6th President of University of the Virgin Islands
- Incumbent
- Assumed office August 1, 2024
- Preceded by: David Hall

Personal details
- Born: St. Croix, U.S. Virgin Islands
- Education: University of the Virgin Islands Emory University

= Safiya George =

U.S. Virgin Islands nurse practitioner and academic administrator

Safiya George (formerly Dalmida) is a U.S. Virgin Islands nurse practitioner and academic administrator specialized in holistic health, spirituality, and HIV. She is the president of the University of the Virgin Islands. George served as the dean of the Christine E. Lynn College of Nursing at Florida Atlantic University from 2019 to 2024.

== Life ==
George earned an A.S. (1997) and B.S. (1999) in nursing from the University of the Virgin Islands. She completed a M.S. (2001) in nursing with a concentration in HIV/AIDS and oncology, a Ph.D. (2006) in nursing research, and a certificate (2006) in women's studies from Emory University. Her dissertation was titled, Relationships Among Spirituality, Depression, Immune Status, and Health-related Quality of Life in Women with HIV. Marcia McDonnell Holstad was her doctoral advisor.
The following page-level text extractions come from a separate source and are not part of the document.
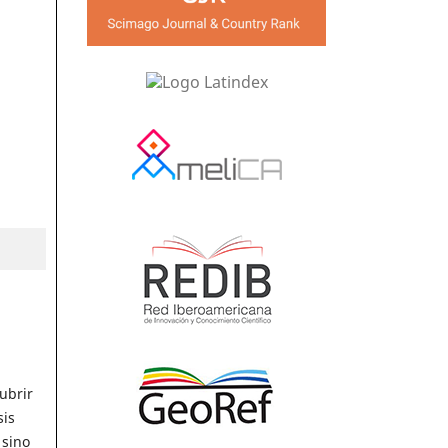
ubrir
sis
 sino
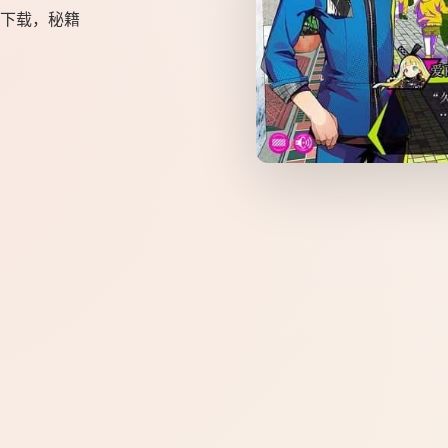
下载，秘籍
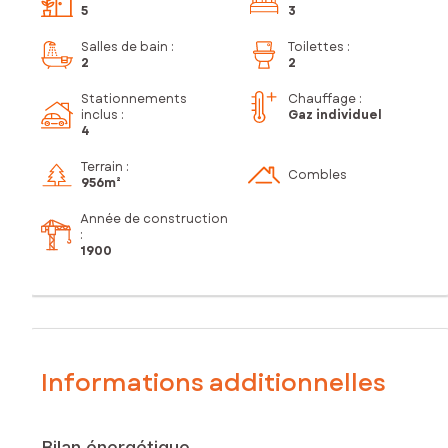
5
3
Salles de bain
:
Toilettes
:
2
2
Stationnements
Chauffage :
inclus
:
Gaz individuel
4
Terrain :
Combles
956m²
Année de construction
:
1900
Informations additionnelles
Bilan énergétique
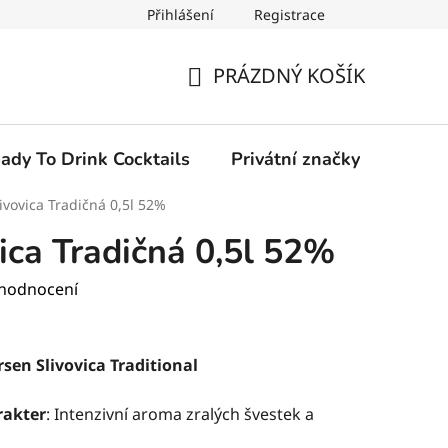
Přihlášení
Registrace
PRÁZDNÝ KOŠÍK
NÁKUPNÍ
KOŠÍK
ady To Drink Cocktails
Privátní značky
ivovica Tradičná 0,5l 52%
ica Tradičná 0,5l 52%
 hodnocení
sen Slivovica Traditional
rakter
: Intenzivní aroma zralých švestek a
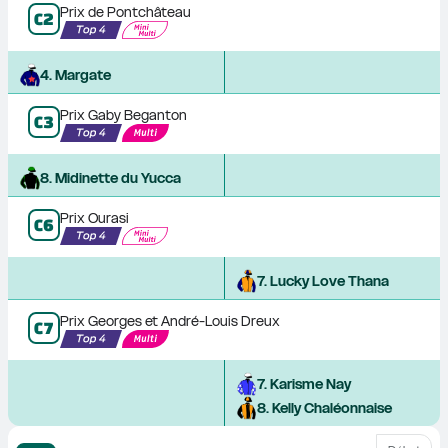
Prix de Pontchâteau
C
2
4
. 
Margate
Prix Gaby Beganton
C
3
8
. 
Midinette du Yucca
Prix Ourasi
C
6
7
. 
Lucky Love Thana
Prix Georges et André-Louis Dreux
C
7
7
. 
Karisme Nay
8
. 
Kelly Chaléonnaise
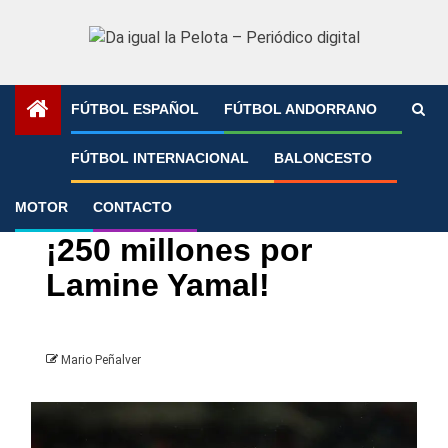
Saltar
al
contenido
FÚTBOL ESPAÑOL
FÚTBOL ANDORRANO
Portada
»
¡250 millones por Lamine Yamal!
FÚTBOL INTERNACIONAL
BALONCESTO
MOTOR
CONTACTO
FC Barcelona
Fútbol Internacional
¡250 millones por
Lamine Yamal!
Mario Peñalver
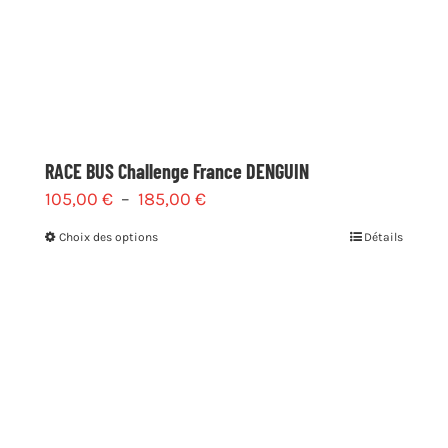
RACE BUS Challenge France DENGUIN
Plage
105,00
€
–
185,00
€
de
Ce
Choix des options
Détails
prix :
produit
105,00 €
a
à
plusieurs
185,00 €
variations.
Les
options
peuvent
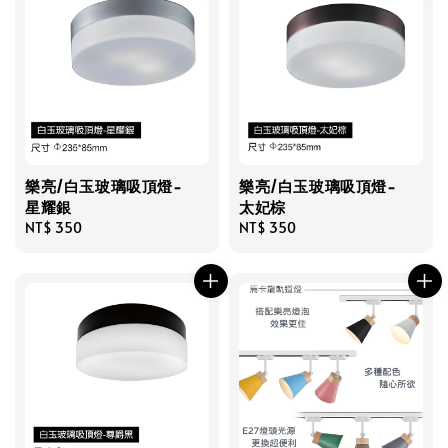
樂亮/白玉玻璃吸頂燈-
樂亮/白玉玻璃吸頂燈-
星耀銀
太妃棕
Regular
NT$ 350
Regular
NT$ 350
price
price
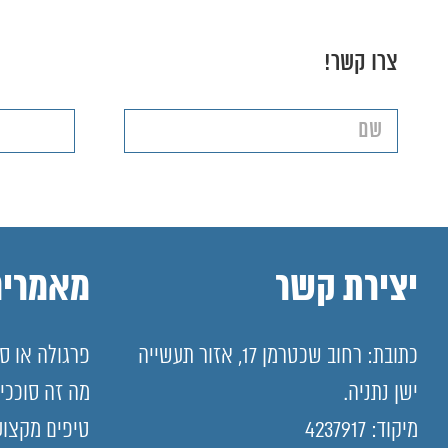
צרו קשר!
יצירת קשר
מאמרים
כתובת: רחוב שכטרמן 17, אזור תעשייה
פרגולה או סו
ישן נתניה.
מה זה סוככי
מיקוד: 4237917
טיפים מקצוע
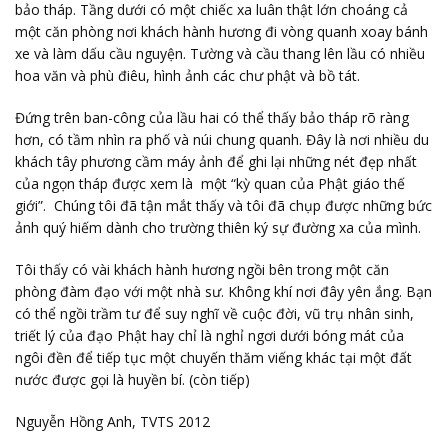
bảo tháp. Tầng dưới có một chiếc xa luân thật lớn choáng cả
một căn phòng nơi khách hành hương đi vòng quanh xoay bánh
xe và làm dấu cầu nguyện. Tường và cầu thang lên lầu có nhiều
hoa văn và phù điêu, hình ảnh các chư phật và bồ tát.
Đứng trên ban-công của lầu hai có thể thấy bảo tháp rõ ràng
hơn, có tầm nhìn ra phố và núi chung quanh. Đây là nơi nhiều du
khách tây phương cầm máy ảnh để ghi lại những nét đẹp nhất
của ngọn tháp được xem là một “kỳ quan của Phật giáo thế
giới”. Chúng tôi đã tận mắt thấy và tôi đã chụp được những bức
ảnh quý hiếm dành cho trường thiên ký sự đường xa của mình.
Tôi thấy có vài khách hành hương ngồi bên trong một căn
phòng đàm đạo với một nhà sư. Không khí nơi đây yên ắng. Bạn
có thể ngồi trầm tư để suy nghĩ về cuộc đời, vũ trụ nhân sinh,
triết lý của đạo Phật hay chỉ là nghỉ ngơi dưới bóng mát của
ngôi đền để tiếp tục một chuyến thăm viếng khác tại một đất
nước được gọi là huyền bí. (còn tiếp)
Nguyễn Hồng Anh, TVTS 2012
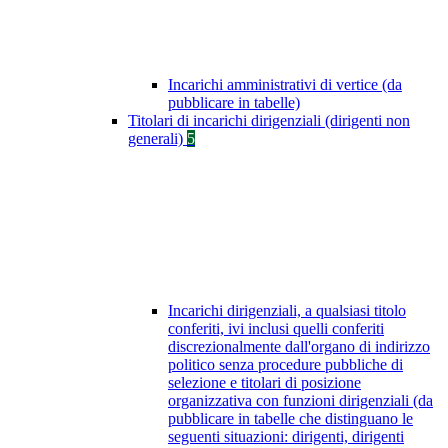
Incarichi amministrativi di vertice (da
pubblicare in tabelle)
Titolari di incarichi dirigenziali (dirigenti non
generali)
5
Incarichi dirigenziali, a qualsiasi titolo
conferiti, ivi inclusi quelli conferiti
discrezionalmente dall'organo di indirizzo
politico senza procedure pubbliche di
selezione e titolari di posizione
organizzativa con funzioni dirigenziali (da
pubblicare in tabelle che distinguano le
seguenti situazioni: dirigenti, dirigenti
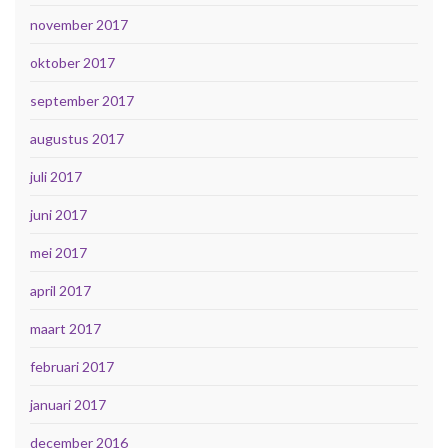
november 2017
oktober 2017
september 2017
augustus 2017
juli 2017
juni 2017
mei 2017
april 2017
maart 2017
februari 2017
januari 2017
december 2016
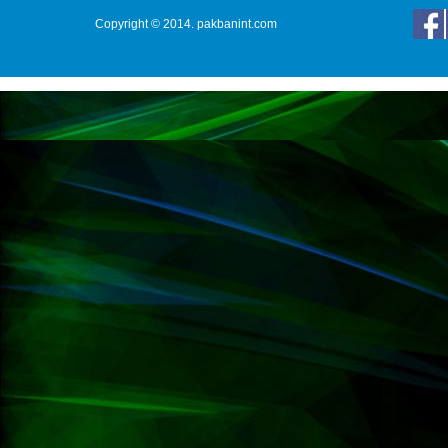
Copyright © 2014. pakbanint.com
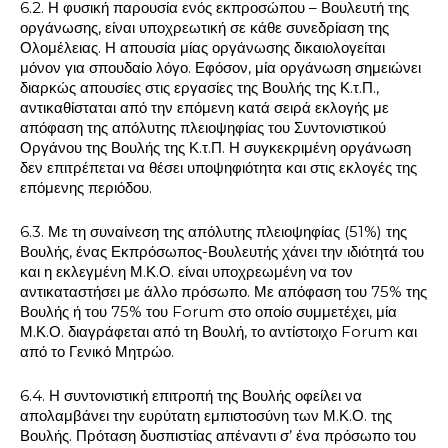
6.2. Η φυσική παρουσία ενός εκπροσώπου – Βουλευτή της
οργάνωσης, είναι υποχρεωτική σε κάθε συνεδρίαση της
Ολομέλειας. Η απουσία μίας οργάνωσης δικαιολογείται
μόνον για σπουδαίο λόγο. Εφόσον, μία οργάνωση σημειώνει
διαρκώς απουσίες στις εργασίες της Βουλής της Κ.τ.Π.,
αντικαθίσταται από την επόμενη κατά σειρά εκλογής με
απόφαση της απόλυτης πλειοψηφίας του Συντονιστικού
Οργάνου της Βουλής της Κ.τ.Π. Η συγκεκριμένη οργάνωση
δεν επιτρέπεται να θέσει υποψηφιότητα και στις εκλογές της
επόμενης περιόδου.
6.3. Με τη συναίνεση της απόλυτης πλειοψηφίας (51%) της
Βουλής, ένας Εκπρόσωπος-Βουλευτής χάνει την ιδιότητά του
και η εκλεγμένη Μ.Κ.Ο. είναι υποχρεωμένη να τον
αντικαταστήσει με άλλο πρόσωπο. Με απόφαση του 75% της
Βουλής ή του 75% του Forum στο οποίο συμμετέχει, μία
Μ.Κ.Ο. διαγράφεται από τη Βουλή, το αντίστοιχο Forum και
από το Γενικό Μητρώο.
6.4. Η συντονιστική επιτροπή της Βουλής οφείλει να
απολαμβάνει την ευρύτατη εμπιστοσύνη των Μ.Κ.Ο. της
Βουλής. Πρόταση δυσπιστίας απέναντι σ’ ένα πρόσωπο του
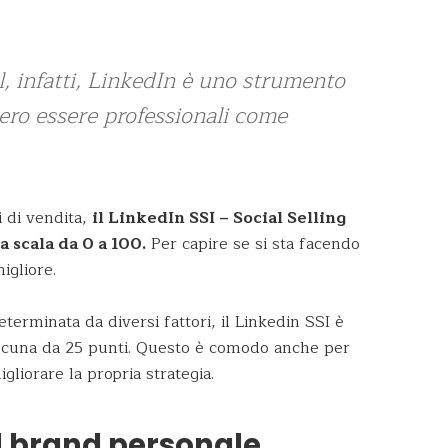
al, infatti, LinkedIn è uno strumento
bero essere professionali come
i di vendita,
il LinkedIn SSI – Social Selling
 scala da 0 a 100.
Per capire se si sta facendo
igliore.
eterminata da diversi fattori, il Linkedin SSI è
iascuna da 25 punti. Questo è comodo anche per
liorare la propria strategia.
el brand personale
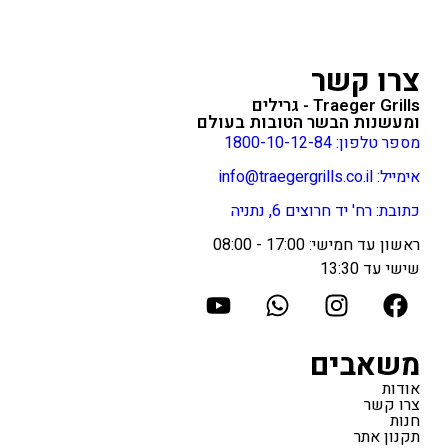
צרו קשר
Traeger Grills - גרילים
ומעשנות הבשר הטובות בעולם
מספר טלפון: 1800-10-12-84
אימייל: info@traegergrills.co.il
כתובת: רח' יד חרוצים 6, נתניה
ראשון עד חמישי: 17:00 - 08:00
שישי עד 13:30
משאבים
אודות
צרו קשר
חנות
תקנון אתר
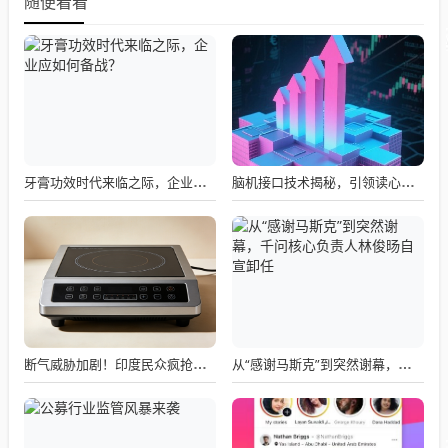
随便看看
牙膏功效时代来临之际，企业应如何备战？
脑机接口技术揭秘，引领读心术革命的领跑者大盘点
断气威胁加剧！印度民众疯抢电磁炉 制造商将从中国空运部件
从“感谢马斯克”到突然谢幕，千问核心负责人林俊旸自宣卸任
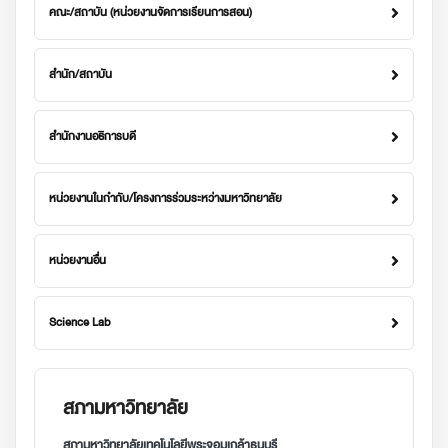
คณะ/สถาบัน (หน่วยงานจัดการเรียนการสอน)
สำนัก/สถาบัน
สำนักงานอธิการบดี
หน่วยงานในกำกับ/โครงการร่วมระหว่างมหาวิทยาลัย
หน่วยงานอื่น
Science Lab
สภามหาวิทยาลัย
สภามหาวิทยาลัยเทคโนโลยีพระจอมเกล้าธนบุรี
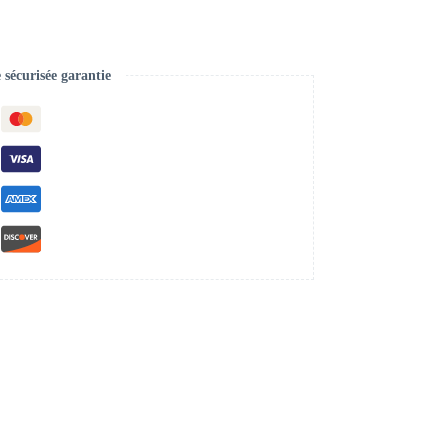
écurisée garantie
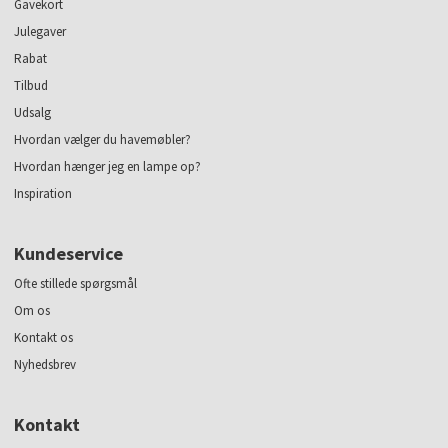
Gavekort
Julegaver
Rabat
Tilbud
Udsalg
Hvordan vælger du havemøbler?
Hvordan hænger jeg en lampe op?
Inspiration
Kundeservice
Ofte stillede spørgsmål
Om os
Kontakt os
Nyhedsbrev
Kontakt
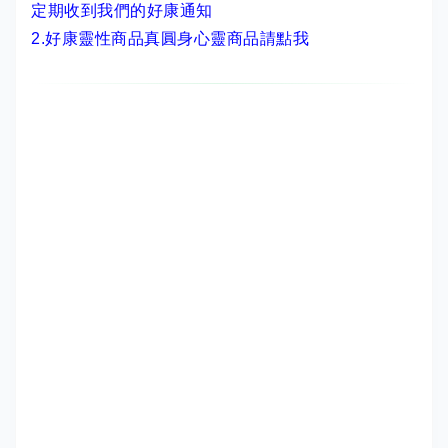
定期收到我們的好康通知
2.
好康靈性商品真圓身心靈商品請點我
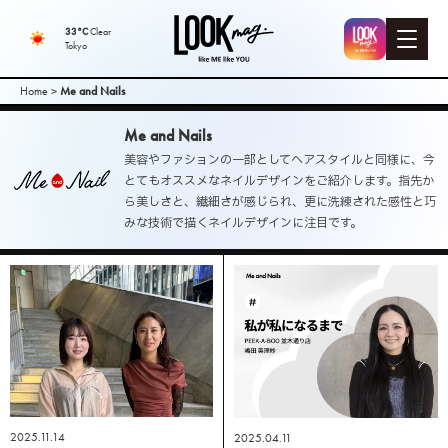
LOOK mag. |
33°C
Clear
Tokyo
PEEK-A-BOO
Home
>
Me and Nails
Web
Me and Nails
美容やファションの一部としてヘアスタイルと同様に、今
Magazine（
とてもオススメなネイルデザインをご紹介します。指先か
ら美しさと、繊細さが感じられ、更に洗練された感性と巧
みな技術で描くネイルデザインに注目です。
ピークアブ
ーウェブマ
ガジン ）
2025.11.14
2025.04.11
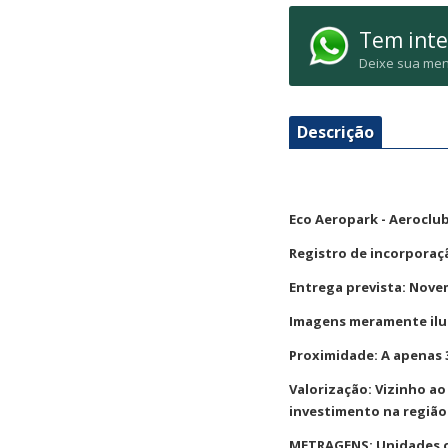
Tem inte
Deixe sua men
Descrição
Eco Aeropark - Aeroclu
Registro de incorporação
Entrega prevista: Nove
Imagens meramente ilust
Proximidade: A apenas 
Valorização: Vizinho a
investimento na região
METRAGENS: Unidades co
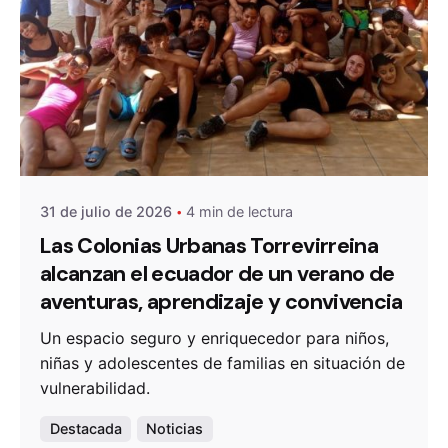
De
OZANAM
31 de julio de 2026
4 min de lectura
Las Colonias Urbanas Torrevirreina
alcanzan el ecuador de un verano de
aventuras, aprendizaje y convivencia
Un espacio seguro y enriquecedor para niños,
niñas y adolescentes de familias en situación de
vulnerabilidad.
Destacada
Noticias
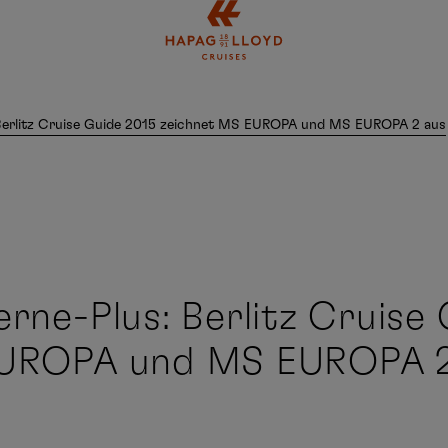
Springe zum Hauptinhalt
 Berlitz Cruise Guide 2015 zeichnet MS EUROPA und MS EUROPA 2 aus
rne-Plus: Berlitz Cruise
EUROPA und MS EUROPA 2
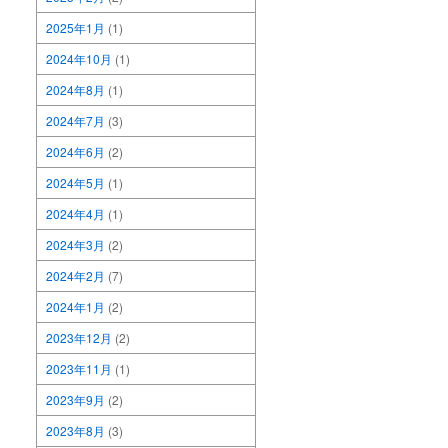
2025年1月
(1)
2024年10月
(1)
2024年8月
(1)
2024年7月
(3)
2024年6月
(2)
2024年5月
(1)
2024年4月
(1)
2024年3月
(2)
2024年2月
(7)
2024年1月
(2)
2023年12月
(2)
2023年11月
(1)
2023年9月
(2)
2023年8月
(3)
George conducted a postdoctoral fellowship in religion and health at the Duke University in 2007.

George is a nurse practitioner specialized in the areas of holistic health, spirituality, and HIV. From 2008 to 2015, she was an assistant professor at Emory University. In August 2015, she joined the University of Alabama as an associate professor and an assistant dean for research and director of scholarly affairs at the Capstone College of Nursing. George was inducted as a fellow of the American Association of Nurse Practitioners in 2018. On July 8, 2018, she became the Holli Rockwell Trubinsky Eminent dean and professor of the Christine E. Lynn College of Nursing at Florida Atlantic University. She was also the Chief Executive of Florida Atlantic Universities Louis and Anne Green Memory and Wellness center. In 2020, she was inducted as a distinguished fellow of the National Academies of Practice and as a fellow of the American Academy of Nursing in 2022. In February 2023, she joined the board of directors of the nonprofit, Boca Helping Hands. In February 2024, she was named as sixth president of the University of the Virgin Islands. She succeeded David Hall on August 1, 2024.